Fortran Help
Choosing the correct machine for Scientific computing is very problem
dependent. Speed and accuracy are both desirable characteristic of
a machine, but the are frequently competing objectives.
Quad precision if Fortran (128 bit floating point)
Fortran 77 does not have a standard method of declaring high precision
numbers. This leads to a few conversion problems we will refer to here.
The usual way to specify quad precision is with the "REAL*16" fortran
statment, the usual way to specify a quad precision litereral is
with the "q" exponent notation, e.g, 0.5q0. This is the method we
will assume for these programs.
If the generic name of any intrinsic function is used
the compiler wih choose the appropriate specific name to match the type
of the argument. This makes the code both more readable and easier to
convert to another precision. Some programmers, however, prefer,
to leave nothing to the compiler and explicitly use the specific name.
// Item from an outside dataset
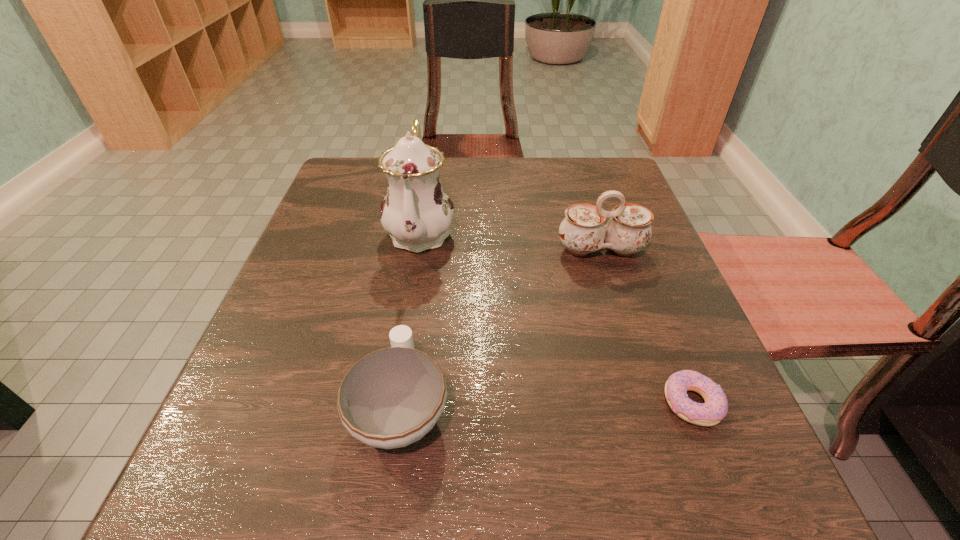 I want to click on vacant space that satisfies the following two spatial constraints: 1. by the handle of the shortest object; 2. on the right side of the rightmost chinaware, so click(x=649, y=403). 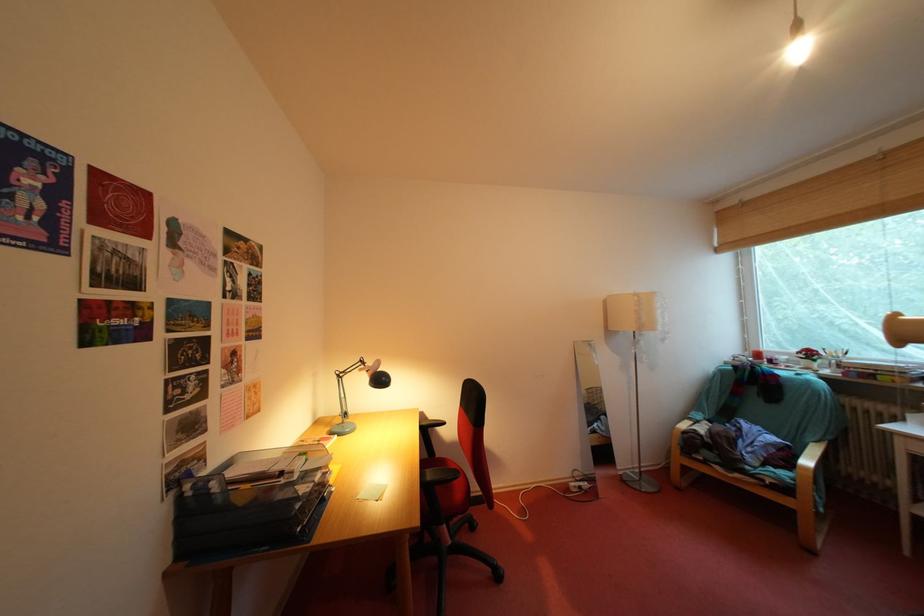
For not intinsic funtion you must use the correct function to match
all the argument types.
| Single | Double | Quad |
|---|
| Declaration | REAL | REAL*8 | REAL*16 |
| Constant | 0.1 | 0.1d0 | 0.1q0 |
| Specific function name | alog | dlog | qlog |
| Generic function name | log | log | log |
Test machines
The four types of machine currently installed here at the University
of Delaware as of June 1998 are:
- strauss -
Sun Ultra Enterprise 4000 (250 MHz UltraSPARC CPUs each with 4MB of Cache)
- This machine has 128 bit IEEE compliant floating point numbers. This
breaks down to - 1 sign bit - 15 exponent bits - 111 fraction bits. As
in all IEEE floating point numbers, a normalized number does not store
the leading bit, since it is always one, thus effectively the fraction
is 112 bits. The IEEE standards also specify the way these numbers should
be operated on with "guard bits" and rounding rules. The intent is
to make the results from floating points calculations identical accross
machines.
- joplin -
Cray Research J916/8-102 (200 MHz Cray-compatible CPU)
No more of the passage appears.